I get their point…but thats why we have MX records for domain.com to point to mail.domain.com. Web hosting doesn’t do this. I’m mainly doing it for cosmetic reasons but I also gain some SEO (search engine optimization) along the way.
How to do it?
I dropped the following in a .htaccess file (it didn’t work directly in my vhosts.conf for some reason, there was an extra / everywhere):
<IfModule mod_rewrite.c>
RewriteEngine On
RewriteCond %{HTTP_HOST} ^www\.benjamingolub\.com [NC]

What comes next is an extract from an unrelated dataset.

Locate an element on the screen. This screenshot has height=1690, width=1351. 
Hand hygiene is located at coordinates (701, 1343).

RewriteRule ^(.*)$ http://benjamingolub.com/$1 [R=301,L]
</IfModule>
And that’s it. Make sure that this bit of code comes before any wordpress redirects or you might have problems. Now all www.benjamingolub.com points to benjamingolub.com. Why would I want to do this?
It’s Prettier
I decided that the title of my site would be benjaminGolub.com and definitely didn’t like it as www.benjaminGolub.com. It’s shorter and, while some people might be confused, they can still type in the www. to reach my site. But what, besides being pretty, other benifits are there?
Only One Link Target
Google (and any other search engine) sees a link from www.benjamingolub.com and benjamingolub.com as going to 2 different sites. So if half of my incoming links go to www.benjamingolub.com and half to benjamingolub.com then I’m effectively halving my potential pagerank; that is not good! By redirecting with the code 301 I am telling Google that it is moved permanently. Google is smart enough to understand that benjamingolub.com is the preferred site and all links to www.benjamingolub.com should count. This will take some time to propogate through the internet. Currently if you come across my site in Google it will link you to www.benjamingolub.com, but the next time they re-index this should be fixed.
No Duplicate Content
Another benefit of telling Google it’s been moved permanently is that this prevents them from seeing duplicate content. Before Google would think that www.benjamingolub.com/some-story and benjamingolub.com/some-story were different pages with the exact same content; this is a big no-no! You’re basically doubling the number of pages while keeping the content exactly the same, which makes my blog look a little bit like a spam site. By issuing a 301 redirect I’m effectively saying “this content has been moved permanently, go here instead” and your browser and Google’s spider are smart enough to follow my redirection.
So, in conclusion, I get a prettier url, consistency, and no duplicate content. Hurray!